Task for the records below: count the lines that contain the word "waarom" and give only that number.

☆ ☆ ☆ ☆ ☆ ☆ ☆

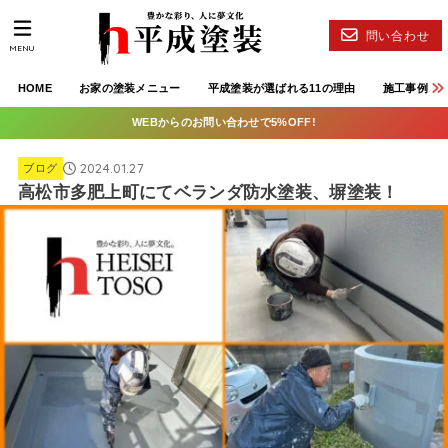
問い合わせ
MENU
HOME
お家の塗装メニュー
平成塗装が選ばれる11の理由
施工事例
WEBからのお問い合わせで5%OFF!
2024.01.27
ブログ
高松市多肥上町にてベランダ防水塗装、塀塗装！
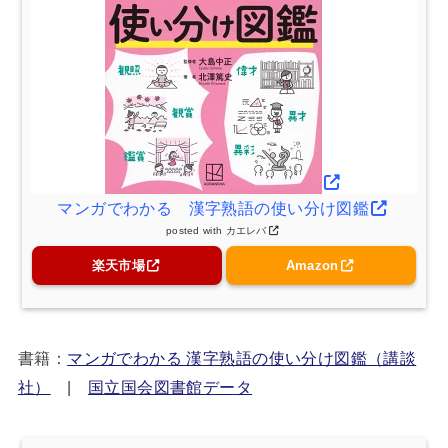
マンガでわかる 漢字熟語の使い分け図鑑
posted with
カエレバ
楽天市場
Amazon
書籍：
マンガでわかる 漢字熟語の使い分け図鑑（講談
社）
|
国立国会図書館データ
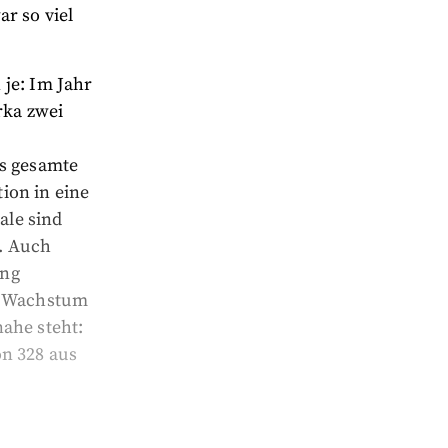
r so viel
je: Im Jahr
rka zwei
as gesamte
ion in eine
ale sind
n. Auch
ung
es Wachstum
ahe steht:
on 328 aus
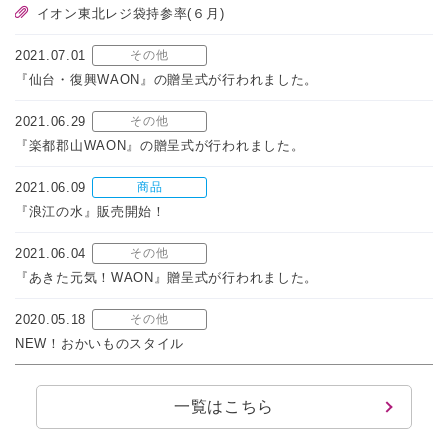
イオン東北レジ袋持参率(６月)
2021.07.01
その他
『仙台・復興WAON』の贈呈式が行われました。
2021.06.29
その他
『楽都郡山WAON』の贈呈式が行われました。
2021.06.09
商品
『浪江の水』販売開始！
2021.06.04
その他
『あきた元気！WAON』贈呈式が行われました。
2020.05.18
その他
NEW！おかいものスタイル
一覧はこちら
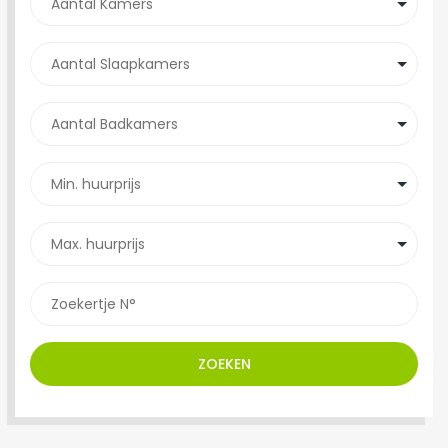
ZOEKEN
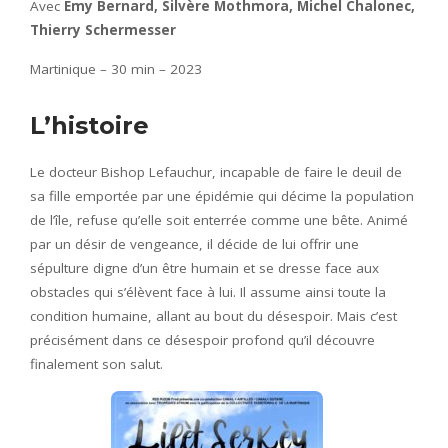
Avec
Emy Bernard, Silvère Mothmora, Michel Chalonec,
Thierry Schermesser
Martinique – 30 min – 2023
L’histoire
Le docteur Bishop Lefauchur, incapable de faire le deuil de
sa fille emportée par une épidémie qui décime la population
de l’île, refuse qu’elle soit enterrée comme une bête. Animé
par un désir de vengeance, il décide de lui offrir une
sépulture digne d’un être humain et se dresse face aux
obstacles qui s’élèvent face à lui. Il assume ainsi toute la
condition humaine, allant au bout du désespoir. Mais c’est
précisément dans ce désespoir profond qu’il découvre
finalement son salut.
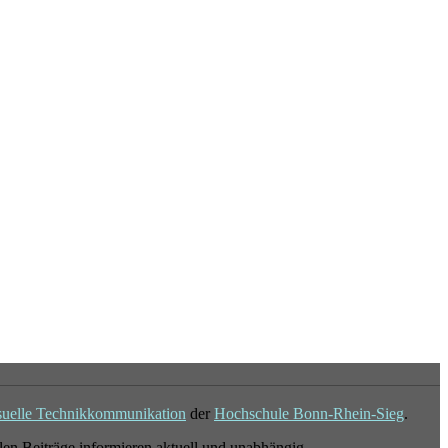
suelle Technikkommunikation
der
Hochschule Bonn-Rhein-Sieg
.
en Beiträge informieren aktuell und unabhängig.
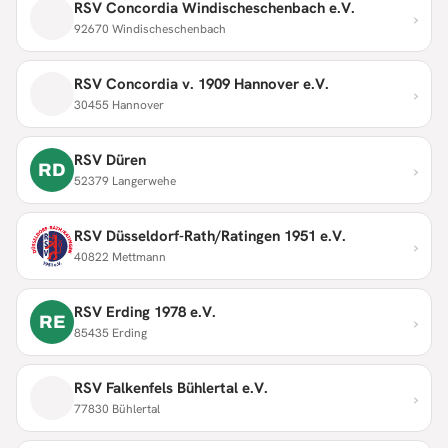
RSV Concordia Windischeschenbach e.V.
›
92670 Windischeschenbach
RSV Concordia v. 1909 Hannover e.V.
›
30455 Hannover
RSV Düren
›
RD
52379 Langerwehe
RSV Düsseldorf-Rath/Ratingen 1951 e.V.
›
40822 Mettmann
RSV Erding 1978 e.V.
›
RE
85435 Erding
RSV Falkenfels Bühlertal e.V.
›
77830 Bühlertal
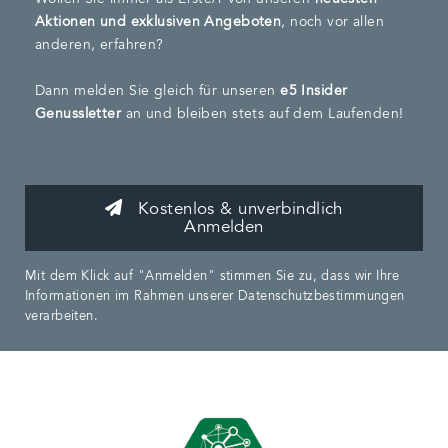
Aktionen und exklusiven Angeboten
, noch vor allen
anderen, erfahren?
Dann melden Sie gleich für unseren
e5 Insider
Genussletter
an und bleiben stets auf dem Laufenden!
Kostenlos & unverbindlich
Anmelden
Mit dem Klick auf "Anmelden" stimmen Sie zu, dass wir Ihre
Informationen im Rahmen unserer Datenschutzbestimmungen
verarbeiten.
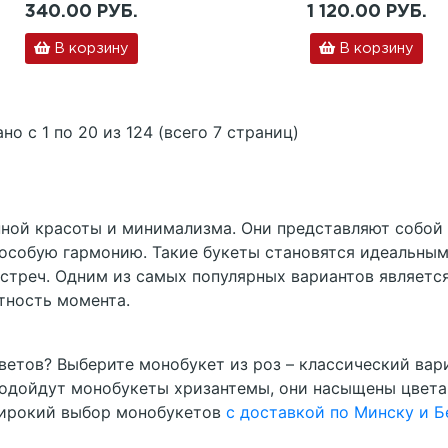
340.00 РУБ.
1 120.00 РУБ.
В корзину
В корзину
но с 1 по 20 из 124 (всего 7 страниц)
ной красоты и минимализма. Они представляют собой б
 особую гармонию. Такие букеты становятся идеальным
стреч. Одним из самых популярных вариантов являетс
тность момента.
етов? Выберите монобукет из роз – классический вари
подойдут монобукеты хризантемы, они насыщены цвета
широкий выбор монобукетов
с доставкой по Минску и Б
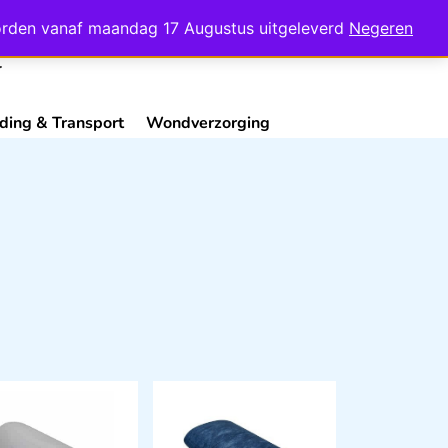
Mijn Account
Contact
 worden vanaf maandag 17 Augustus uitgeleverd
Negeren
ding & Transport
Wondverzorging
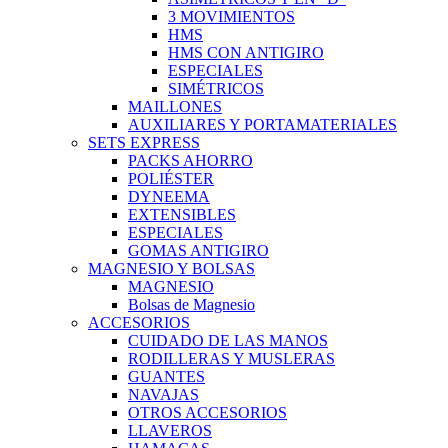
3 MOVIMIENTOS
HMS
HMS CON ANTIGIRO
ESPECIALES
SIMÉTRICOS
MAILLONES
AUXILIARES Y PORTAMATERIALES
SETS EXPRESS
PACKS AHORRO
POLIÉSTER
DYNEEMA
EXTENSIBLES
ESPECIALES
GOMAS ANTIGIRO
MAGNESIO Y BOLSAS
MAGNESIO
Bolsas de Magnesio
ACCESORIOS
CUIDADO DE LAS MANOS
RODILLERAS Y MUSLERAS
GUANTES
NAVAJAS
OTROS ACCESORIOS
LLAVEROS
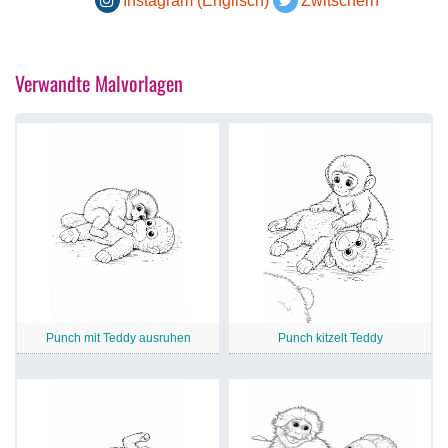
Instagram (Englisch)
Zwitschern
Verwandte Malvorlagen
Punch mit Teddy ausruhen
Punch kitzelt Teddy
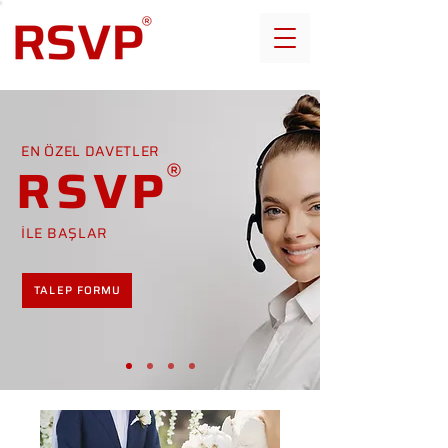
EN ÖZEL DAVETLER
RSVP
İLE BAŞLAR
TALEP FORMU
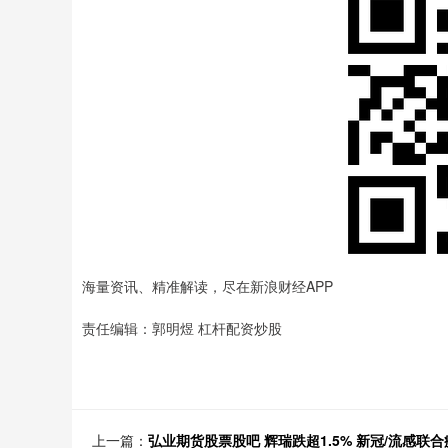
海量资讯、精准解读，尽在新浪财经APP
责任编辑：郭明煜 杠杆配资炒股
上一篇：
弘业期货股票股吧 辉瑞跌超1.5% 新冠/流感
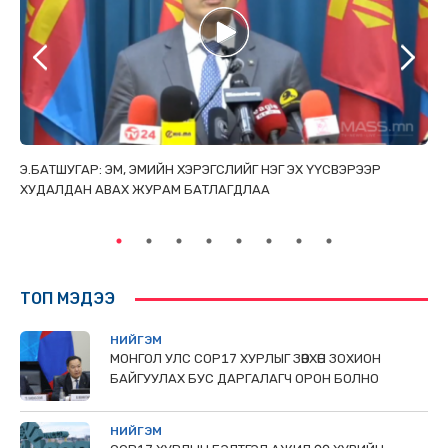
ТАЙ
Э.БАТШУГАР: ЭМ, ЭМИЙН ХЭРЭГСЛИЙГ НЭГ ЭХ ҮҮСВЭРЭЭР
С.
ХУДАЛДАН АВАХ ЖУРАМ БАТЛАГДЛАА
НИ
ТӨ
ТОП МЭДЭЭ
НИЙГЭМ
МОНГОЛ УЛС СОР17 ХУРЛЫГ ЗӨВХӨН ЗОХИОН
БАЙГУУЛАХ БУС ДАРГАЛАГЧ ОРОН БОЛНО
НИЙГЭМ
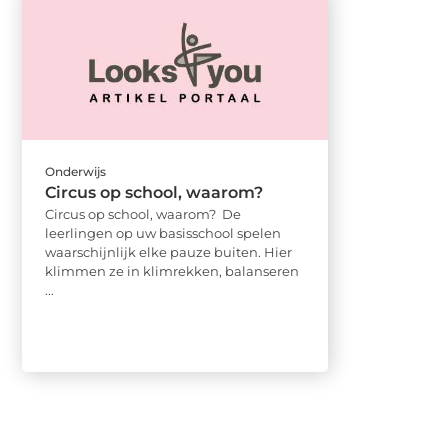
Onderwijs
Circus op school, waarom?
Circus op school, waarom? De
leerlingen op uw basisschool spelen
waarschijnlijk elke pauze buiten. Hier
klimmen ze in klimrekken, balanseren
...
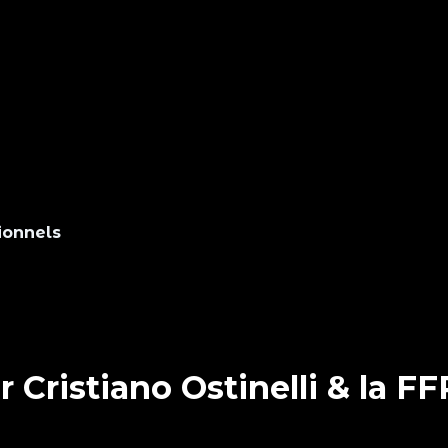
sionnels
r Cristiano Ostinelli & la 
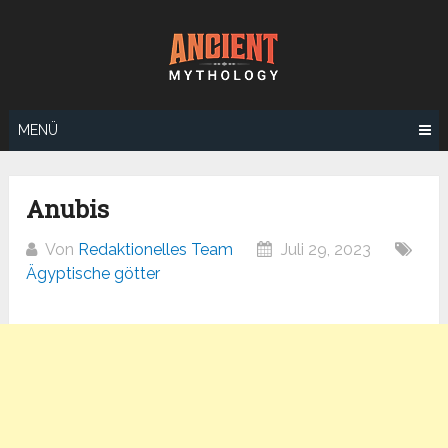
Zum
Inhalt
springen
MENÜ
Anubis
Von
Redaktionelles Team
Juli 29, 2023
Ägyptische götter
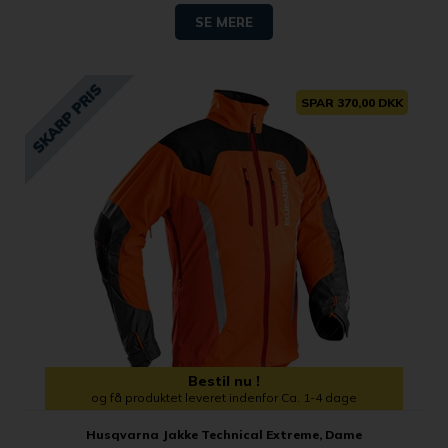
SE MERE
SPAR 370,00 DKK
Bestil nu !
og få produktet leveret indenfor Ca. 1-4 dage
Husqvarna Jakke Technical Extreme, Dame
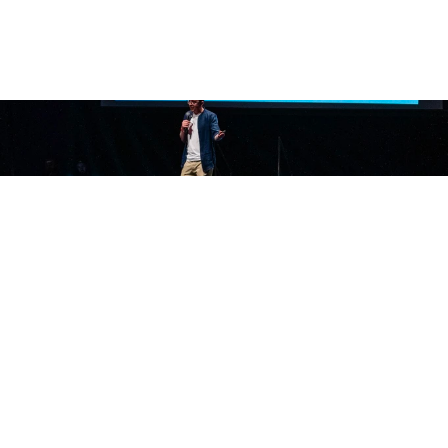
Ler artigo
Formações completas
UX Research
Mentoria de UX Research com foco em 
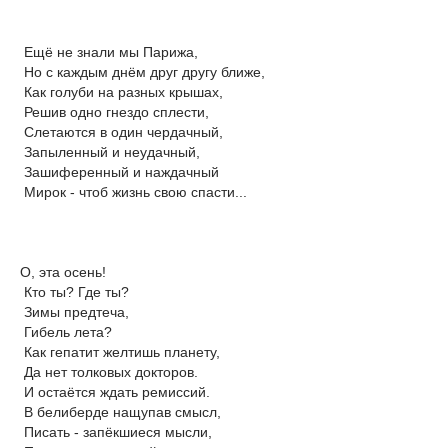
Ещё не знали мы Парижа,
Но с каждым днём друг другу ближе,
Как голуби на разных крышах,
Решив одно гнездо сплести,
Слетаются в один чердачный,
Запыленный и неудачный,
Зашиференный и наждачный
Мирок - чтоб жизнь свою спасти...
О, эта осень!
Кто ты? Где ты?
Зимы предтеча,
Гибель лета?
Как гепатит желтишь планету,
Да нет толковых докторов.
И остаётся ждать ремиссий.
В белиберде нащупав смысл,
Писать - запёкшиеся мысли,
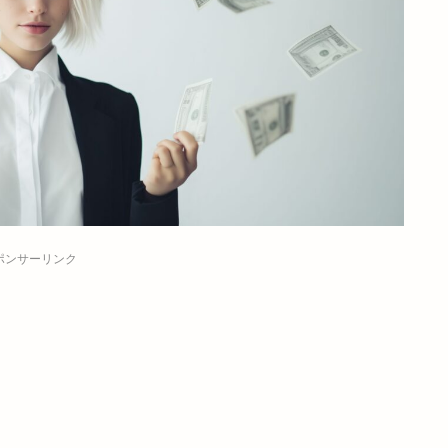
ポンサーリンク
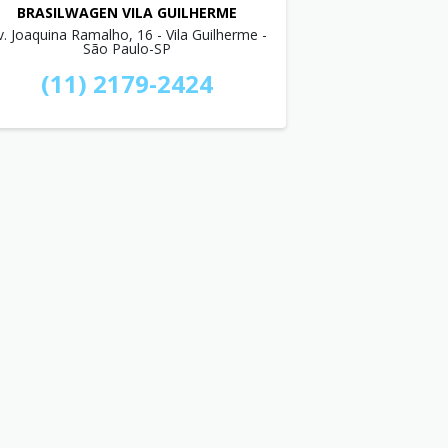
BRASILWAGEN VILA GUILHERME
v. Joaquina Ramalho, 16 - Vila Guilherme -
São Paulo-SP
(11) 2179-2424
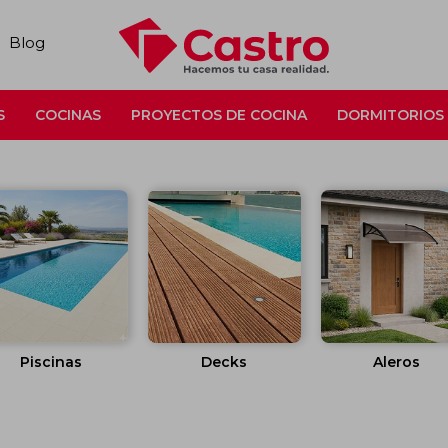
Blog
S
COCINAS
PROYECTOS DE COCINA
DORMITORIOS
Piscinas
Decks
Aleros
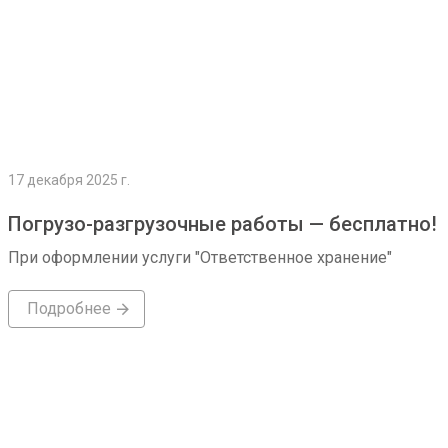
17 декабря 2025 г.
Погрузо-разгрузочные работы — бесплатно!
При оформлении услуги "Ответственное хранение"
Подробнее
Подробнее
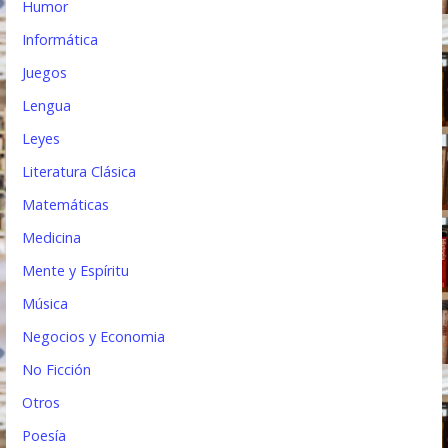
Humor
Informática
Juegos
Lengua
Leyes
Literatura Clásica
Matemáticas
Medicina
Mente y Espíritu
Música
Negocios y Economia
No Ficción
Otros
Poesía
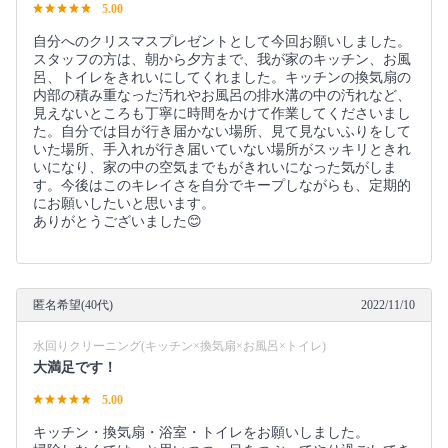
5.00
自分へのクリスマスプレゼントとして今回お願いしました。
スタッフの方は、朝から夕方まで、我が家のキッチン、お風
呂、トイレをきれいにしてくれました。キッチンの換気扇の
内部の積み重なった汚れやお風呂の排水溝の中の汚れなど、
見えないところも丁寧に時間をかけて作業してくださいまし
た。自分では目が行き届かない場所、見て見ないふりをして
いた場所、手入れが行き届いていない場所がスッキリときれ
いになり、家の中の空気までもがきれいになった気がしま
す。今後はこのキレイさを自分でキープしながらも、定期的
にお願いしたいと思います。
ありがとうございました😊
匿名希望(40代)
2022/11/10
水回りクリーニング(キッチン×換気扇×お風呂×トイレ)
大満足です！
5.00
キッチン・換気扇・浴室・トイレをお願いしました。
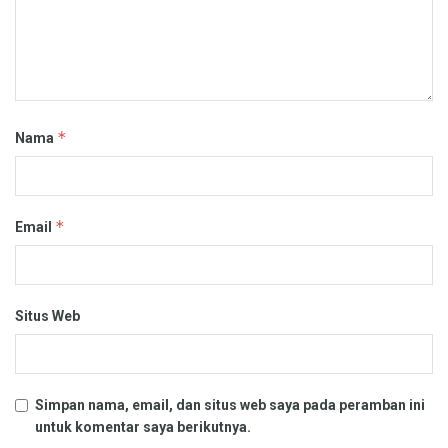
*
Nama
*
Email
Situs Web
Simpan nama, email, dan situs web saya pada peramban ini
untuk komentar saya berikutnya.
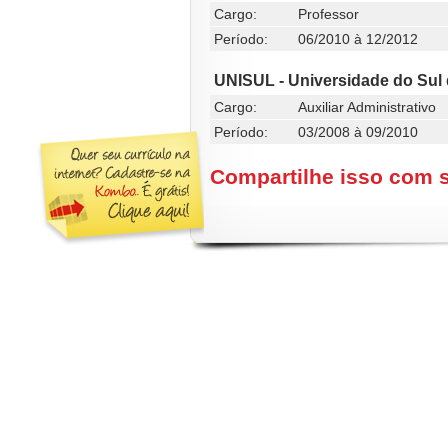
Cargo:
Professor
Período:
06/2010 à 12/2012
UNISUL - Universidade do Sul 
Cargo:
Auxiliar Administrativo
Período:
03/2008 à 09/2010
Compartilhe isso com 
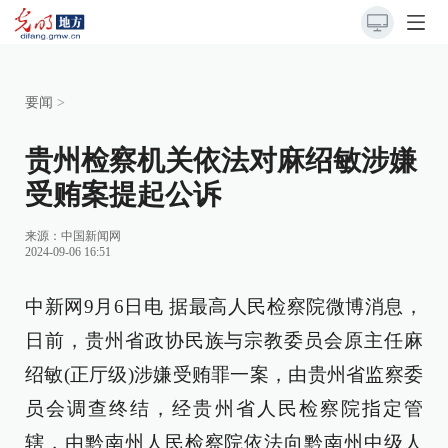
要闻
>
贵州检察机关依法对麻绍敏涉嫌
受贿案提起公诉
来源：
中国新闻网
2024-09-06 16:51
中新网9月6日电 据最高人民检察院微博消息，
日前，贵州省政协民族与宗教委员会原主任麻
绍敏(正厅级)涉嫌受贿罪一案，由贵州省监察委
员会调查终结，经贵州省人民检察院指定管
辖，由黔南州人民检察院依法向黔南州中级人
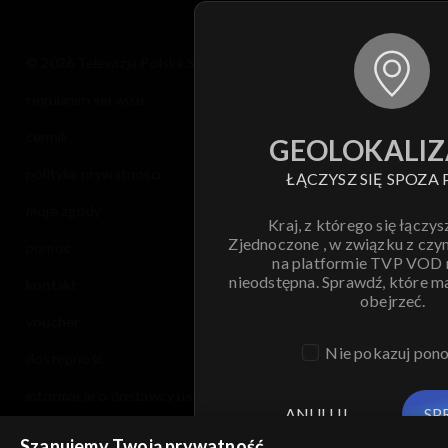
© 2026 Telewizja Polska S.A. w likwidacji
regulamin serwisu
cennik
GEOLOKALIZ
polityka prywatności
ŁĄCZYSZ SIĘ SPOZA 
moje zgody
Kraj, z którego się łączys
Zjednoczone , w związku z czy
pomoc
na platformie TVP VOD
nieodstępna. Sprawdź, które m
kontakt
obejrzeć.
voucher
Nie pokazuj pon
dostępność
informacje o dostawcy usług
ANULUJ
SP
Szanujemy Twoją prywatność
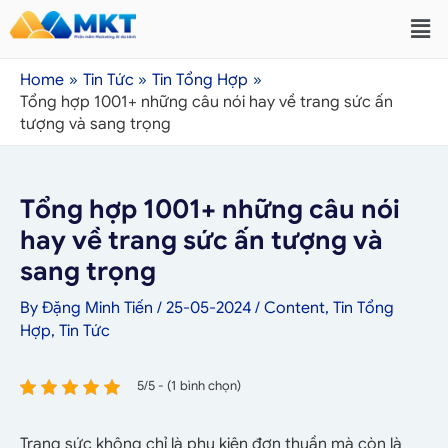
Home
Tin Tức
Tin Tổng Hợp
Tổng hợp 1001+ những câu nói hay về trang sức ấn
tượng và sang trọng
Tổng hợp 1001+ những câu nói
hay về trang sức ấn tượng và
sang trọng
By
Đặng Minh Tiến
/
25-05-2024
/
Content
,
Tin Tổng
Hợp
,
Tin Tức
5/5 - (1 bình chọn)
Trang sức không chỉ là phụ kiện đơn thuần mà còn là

☆ ☆ ☆ ☆ ☆ ☆ ☆

§ Answer for the task:
2